Se il giorno della memoria fosse lo stesso amaro ricordo per tutti, vivremmo in un mondo diventato migliore. Ma così non è! Molti, per nascondere il loro povero razzismo, si nascondono dietro i misfatti dei comunisti, che pure ne hanno fatto di vittime, e non solo quelle delle foibe che sono ricordate saggiamente il 10 febbraio nella festa del ricordo. Anche se è vero che il giorno della memoria del 27 gennaio è mondiale mentre le stragi comuniste non lo sono diventate (a ricordare quanto pesi la Russia sulle decisioni del pianeta), questo non assolve chi non considera entrambi gli avvenimenti (come altri nel mondo) gravi ferite inferte a tutta l’umanità. Non assolve neppure l’appartenenza a un’ideologia fascista o comunque vicina a quella nazista. Anche gli italiani sono stati in gran parte fascisti, ma solo una piccola parte di facinorosi ha esercitato violenza gratuita ed ha partecipato ai misfatti compiuti in Italia rendendosi complici dello sterminio di uomini, donne e bambini nei campi di concentramento. Sembra non bastare mai la documentazione precisa e dettagliata messa a punto con metodica precisione dagli aguzzini. Non si vuole credere alla testimonianza dei pochi sopravvissuti. Sembra che non conti nulla la montagna di cadaveri ritrovati nei campi.

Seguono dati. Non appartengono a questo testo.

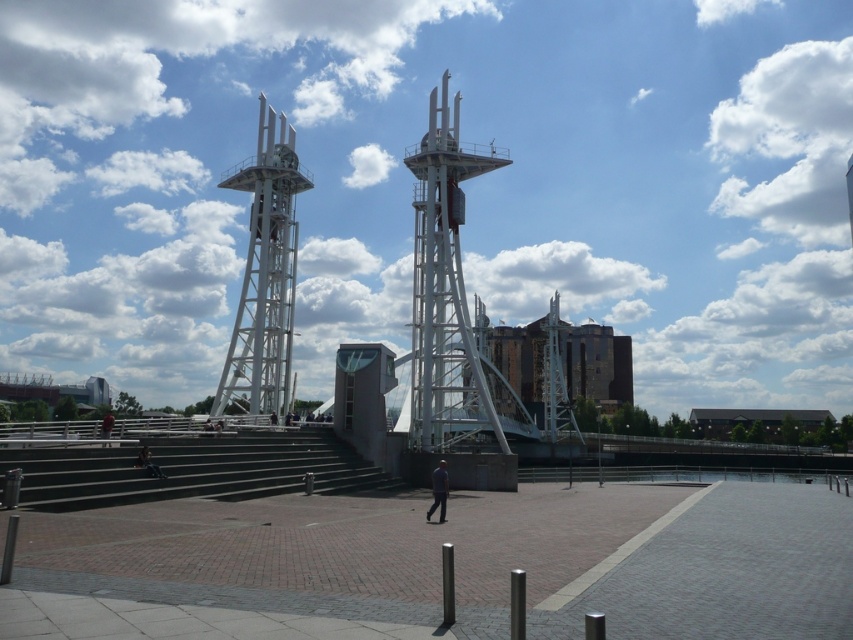 Looking at this image, is white metallic tower at center to the right of dark gray fabric jacket at center from the viewer's perspective?

Yes, white metallic tower at center is to the right of dark gray fabric jacket at center.

Is point (509, 160) farther from camera compared to point (442, 509)?

Yes, it is behind point (442, 509).

Where is `white metallic tower at center`? white metallic tower at center is located at coordinates (445, 289).

Between white metallic tower at center and white metallic tower at upper left, which one has more height?

Standing taller between the two is white metallic tower at center.

Which is in front, point (445, 129) or point (225, 394)?

Point (445, 129) is more forward.

Between point (473, 401) and point (253, 184), which one is positioned behind?

Positioned behind is point (473, 401).

At what (x,y) coordinates should I click in order to perform the action: click on white metallic tower at center. Please return your answer as a coordinate pair (x, y). Looking at the image, I should click on (445, 289).

Find the location of a particular element. Image resolution: width=853 pixels, height=640 pixels. white metallic tower at center is located at coordinates pos(445,289).

Which of these two, white metallic tower at center or red fabric person at lower left, stands shorter?

Standing shorter between the two is red fabric person at lower left.

Locate an element on the screen. The height and width of the screenshot is (640, 853). white metallic tower at center is located at coordinates (445, 289). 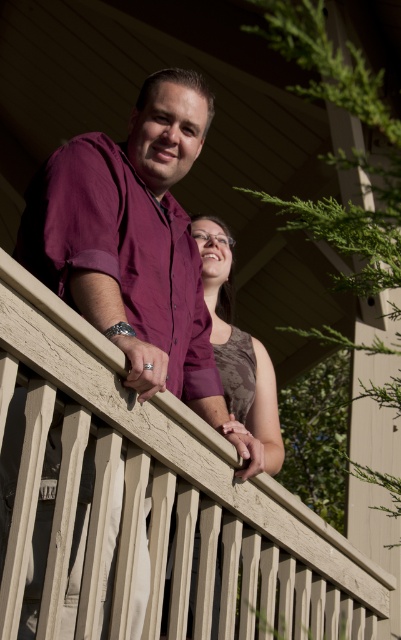 Based on the photo, which is below, matte purple shirt at upper left or brown textured dress at center?

Positioned lower is brown textured dress at center.

Can you confirm if matte purple shirt at upper left is shorter than brown textured dress at center?

No.

Looking at this image, measure the distance between point (157, 74) and camera.

A distance of 26.00 feet exists between point (157, 74) and camera.

Locate an element on the screen. matte purple shirt at upper left is located at coordinates (135, 246).

Does beige textured railing at upper center have a lesser height compared to brown textured dress at center?

No, beige textured railing at upper center is not shorter than brown textured dress at center.

Which is behind, point (364, 557) or point (216, 294)?

Positioned behind is point (216, 294).

Describe the element at coordinates (160, 500) in the screenshot. I see `beige textured railing at upper center` at that location.

Identify the location of beige textured railing at upper center. The width and height of the screenshot is (401, 640). (160, 500).

Who is more distant from viewer, (206, 625) or (184, 232)?

Point (184, 232)

Is beige textured railing at upper center below matte purple shirt at upper left?

Correct, beige textured railing at upper center is located below matte purple shirt at upper left.

Describe the element at coordinates (160, 500) in the screenshot. I see `beige textured railing at upper center` at that location.

At what (x,y) coordinates should I click in order to perform the action: click on beige textured railing at upper center. Please return your answer as a coordinate pair (x, y). Looking at the image, I should click on (160, 500). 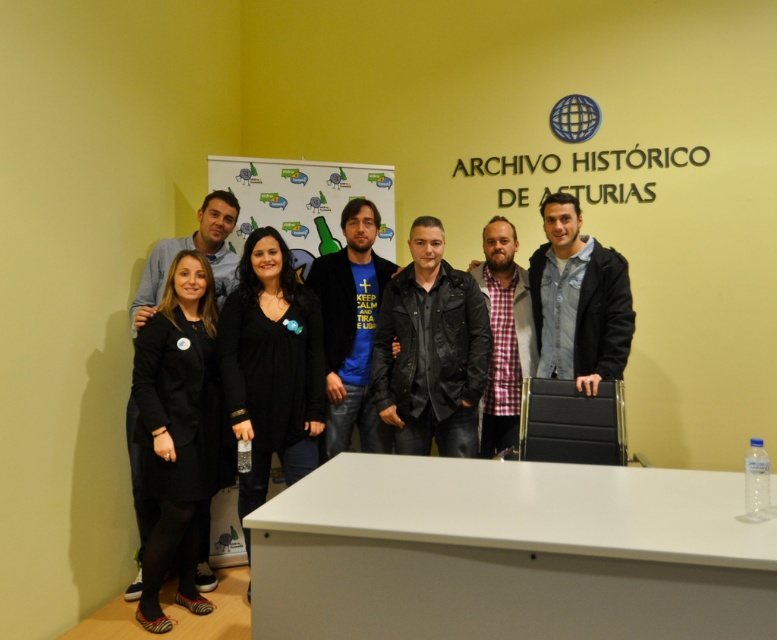 Looking at this image, you are a photographer standing in front of the white desk with a water bottle on its right side. You need to position a black matte dress at center and a matte plastic bulletin board at center so that they are exactly 75 centimeters apart. Based on the current setup, do you need to move them closer or farther apart?

The black matte dress at center is currently 74.96 centimeters from the matte plastic bulletin board at center. Since 74.96 cm is slightly less than 75 cm, you need to move them slightly farther apart to reach the desired distance.

You are standing at the point labeled as point (389, 273) and want to move to the water bottle on the desk. The point labeled as point (145, 614) is blocking your path. Can you walk around it to reach the water bottle?

Point (145, 614) is in front of point (389, 273), so you can walk around it to reach the water bottle. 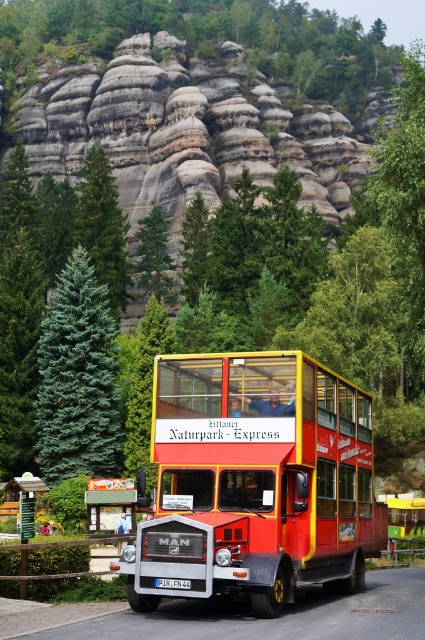 Question: Is the position of blue-green coniferous tree at left more distant than that of white plastic license plate at center?

Choices:
 (A) yes
 (B) no

Answer: (A)

Question: Which object is the closest to the white plastic license plate at center?

Choices:
 (A) blue-green coniferous tree at left
 (B) red matte double-decker bus at center

Answer: (B)

Question: Based on their relative distances, which object is nearer to the red matte double-decker bus at center?

Choices:
 (A) blue-green coniferous tree at left
 (B) white plastic license plate at center

Answer: (B)

Question: In this image, where is blue-green coniferous tree at left located relative to white plastic license plate at center?

Choices:
 (A) below
 (B) above

Answer: (B)

Question: Observing the image, what is the correct spatial positioning of blue-green coniferous tree at left in reference to white plastic license plate at center?

Choices:
 (A) below
 (B) above

Answer: (B)

Question: Which point is farther to the camera?

Choices:
 (A) (108, 371)
 (B) (155, 577)
 (C) (328, 428)

Answer: (A) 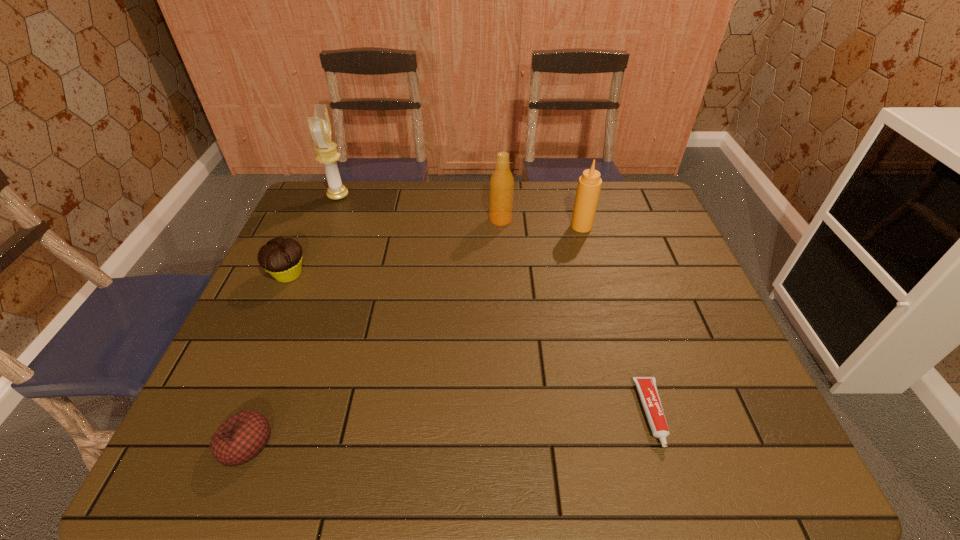 The width and height of the screenshot is (960, 540). Identify the location of beanbag at the left edge. (241, 437).

This screenshot has height=540, width=960. In order to click on object present at the far left corner in this screenshot , I will do `click(320, 127)`.

Locate an element on the screen. object situated at the near left corner is located at coordinates (241, 437).

I want to click on free space at the far edge of the desktop, so click(x=437, y=184).

In the image, there is a desktop. Identify the location of vacant space at the near edge. (665, 456).

Find the location of `free space at the left edge of the desktop`. free space at the left edge of the desktop is located at coordinates (335, 248).

The width and height of the screenshot is (960, 540). Identify the location of vacant space at the right edge of the desktop. (768, 427).

Identify the location of vacant space at the far right corner of the desktop. (657, 201).

This screenshot has height=540, width=960. Find the location of `free space that is in between the award and the toothpaste`. free space that is in between the award and the toothpaste is located at coordinates (495, 305).

Where is `free area in between the fourth tallest object and the condiment`? The width and height of the screenshot is (960, 540). free area in between the fourth tallest object and the condiment is located at coordinates click(435, 251). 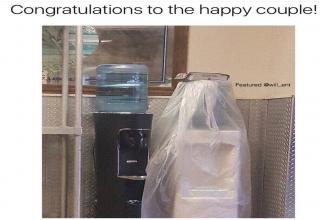 The image size is (320, 220). Identify the location of white dispenser. (207, 162). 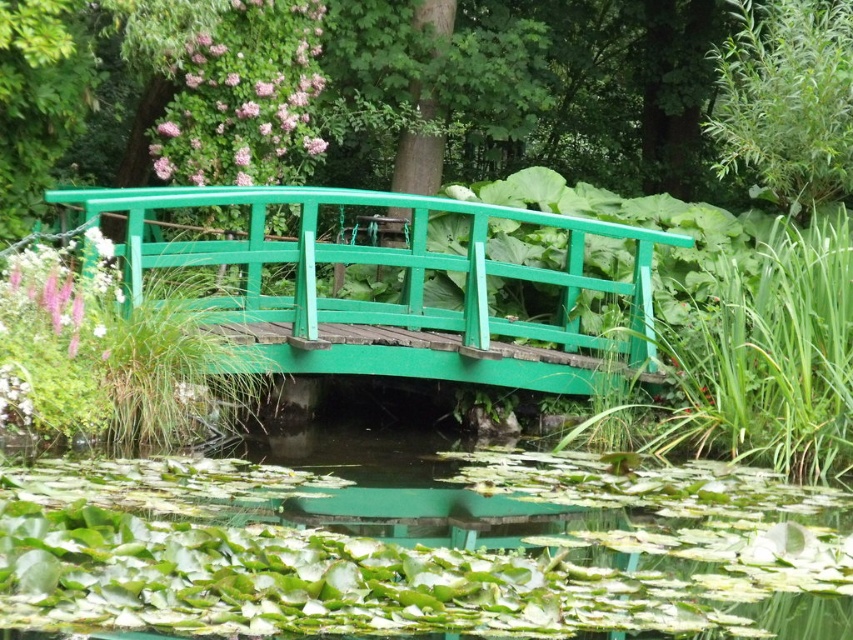 Does green lily pads at center have a larger size compared to green wooden bridge at center?

Actually, green lily pads at center might be smaller than green wooden bridge at center.

Between green lily pads at center and green wooden bridge at center, which one appears on the right side from the viewer's perspective?

green lily pads at center

Describe the element at coordinates (422, 548) in the screenshot. I see `green lily pads at center` at that location.

Identify the location of green lily pads at center. (422, 548). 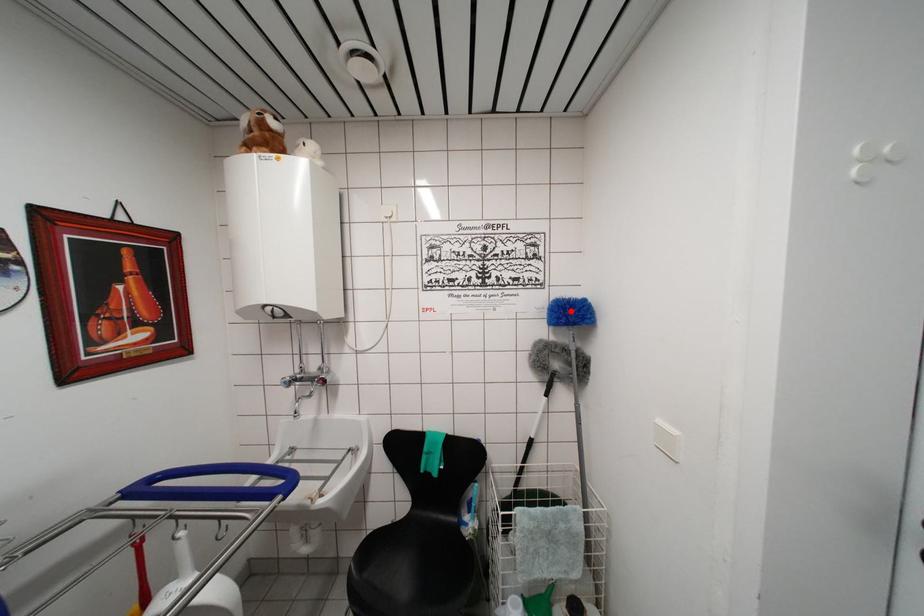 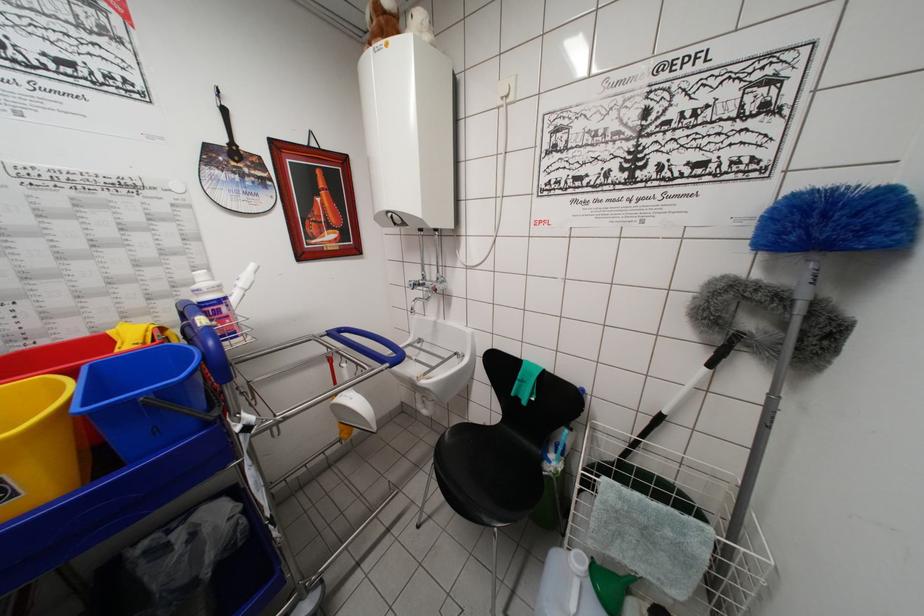 Find the pixel in the second image that matches the highlighted location in the first image.

(821, 209)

Fa male rivedere i documenti che i nazisti non sono riusciti a distruggere e fa male sentire dalla bocca dei sopravvissuti l’inferno in cui erano costretti a vivere.  Mi vergogno per chi, ora come allora, rimane indifferente alle teste spaccate ai bambini, ai prigionieri usati come bersaglio al tiro a segno, a quelli che hanno subito esperimenti di ogni genere sul proprio corpo, quelli che ogni giorno della loro permanenza al campo hanno subito ogni sorta di violenza fisica, quelli che sono stati soppressi dopo aver raggiunto il massimo dello sfinimento a causa della fatica e della fame e quelli che ogni giorno venivano selezionati per essere mandati nelle camere a gas con lucida premeditazione.
Siamo liberi di avere le nostre idee e le nostre simpatie, ma proprio per questo dovremmo sentire dentro di noi il dolore e anche il ribrezzo per le azioni raccapriccianti rivolte ad ogni essere umano. Perché questo sentimento non è uguale per tutti? Perversione? Diavoleria? Lavaggio del cervello? Degrado umano?
Mi vergogno anche per la timidezza e la paura a parlare apertamente e liberamente, che tanti di noi hanno rispetto ai crimini contro l’umanità perpetrati in ogni momento della nostra storia.
Ogni volta che ci voltiamo dall’altra parte quando un uomo (o una donna) subisce violenza, fuggiamo dalle nostre responsabilità e ci rendiamo colpevoli dell’avvento di una società governata dalla violenza.
Abbiamo bisogno di guardare negli occhi i bambini, capire quanto hanno bisogno della nostra protezione e soffrire al solo pensiero che qualcuno possa fare loro del male. Se potessimo allontanarci per un po’ di tempo dal rumoroso caos quotidiano e dedicarci in assoluto silenzio alle riflessioni su questi temi e al valore della nostra breve esistenza, Dio ci aiuterebbe certamente a diventare più umani e più solidali.

Josef Mengele, lo squartatore dei bambini, è stato protetto e aiutato a sottrarsi ogni volta all’arresto, ma alla fine la natura ha fatto il suo corso e a 67 anni ha incontrato la morte per un banale infarto.